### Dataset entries
● ● ● ● ●

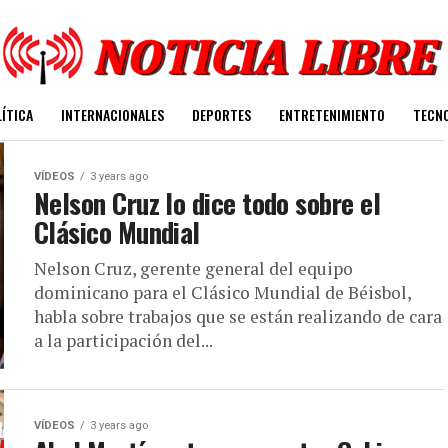
ÍTICA
INTERNACIONALES
DEPORTES
ENTRETENIMIENTO
TECN
VÍDEOS
3 years ago
Nelson Cruz lo dice todo sobre el
Clásico Mundial
Nelson Cruz, gerente general del equipo
dominicano para el Clásico Mundial de Béisbol,
habla sobre trabajos que se están realizando de cara
a la participación del...
VÍDEOS
3 years ago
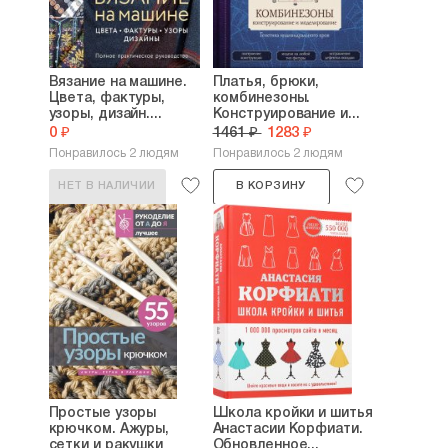
Вязание на машине.
Платья, брюки,
Цвета, фактуры,
комбинезоны.
узоры, дизайн....
Конструирование и...
0 ₽
1461 ₽
1283 ₽
Понравилось 2 людям
Понравилось 2 людям
НЕТ В НАЛИЧИИ
В КОРЗИНУ
Простые узоры
Школа кройки и шитья
крючком. Ажуры,
Анастасии Корфиати.
сетки и ракушки
Обновленное...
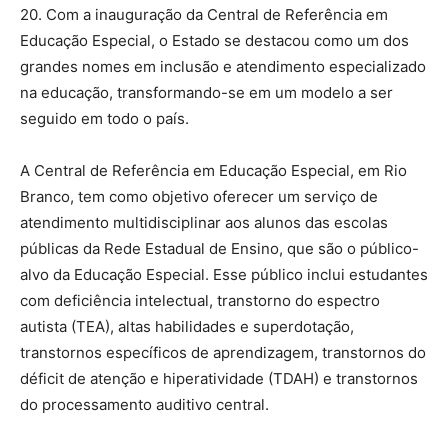
20. Com a inauguração da Central de Referência em
Educação Especial, o Estado se destacou como um dos
grandes nomes em inclusão e atendimento especializado
na educação, transformando-se em um modelo a ser
seguido em todo o país.
A Central de Referência em Educação Especial, em Rio
Branco, tem como objetivo oferecer um serviço de
atendimento multidisciplinar aos alunos das escolas
públicas da Rede Estadual de Ensino, que são o público-
alvo da Educação Especial. Esse público inclui estudantes
com deficiência intelectual, transtorno do espectro
autista (TEA), altas habilidades e superdotação,
transtornos específicos de aprendizagem, transtornos do
déficit de atenção e hiperatividade (TDAH) e transtornos
do processamento auditivo central.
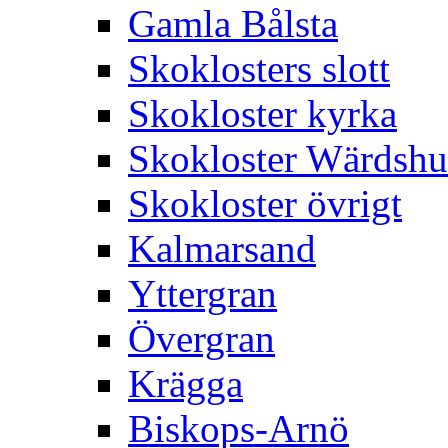
Gamla Bålsta
Skoklosters slott
Skokloster kyrka
Skokloster Wärdsh
Skokloster övrigt
Kalmarsand
Yttergran
Övergran
Krägga
Biskops-Arnö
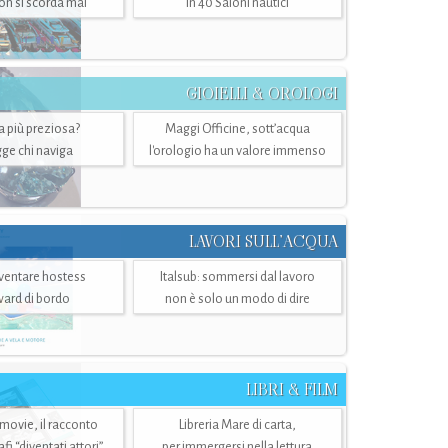
n si scorda mai
in 40 Saloni nautici
GIOIELLI & OROLOGI
ra più preziosa?
Maggi Officine, sott’acqua
ge chi naviga
l'orologio ha un valore immenso
LAVORI SULL’ACQUA
ventare hostess
Italsub: sommersi dal lavoro
ward di bordo
non è solo un modo di dire
LIBRI & FILM
 movie, il racconto
Libreria Mare di carta,
i “diventati attori”
per immergersi nella lettura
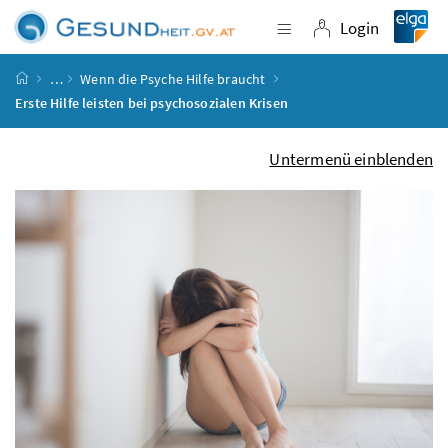
Accesskey
Accesskey
Accesskey
Accesskey
Zum Inhalt
Zum Hauptmenü
Zum Untermenü
Zur Suche
[4]
[1]
[3]
[2]
Login
Navigation einblende
Login
Startseite
…
Wenn die Psyche Hilfe braucht
Erste Hilfe leisten bei psychosozialen Krisen
Untermenü einblenden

● ● ● ● ●

### EXERCISE PROMPT
A line counts if it holds the word "todo". How many lines of the entries count? Give the number only.

### RESULT OF THIS EXERCISE
2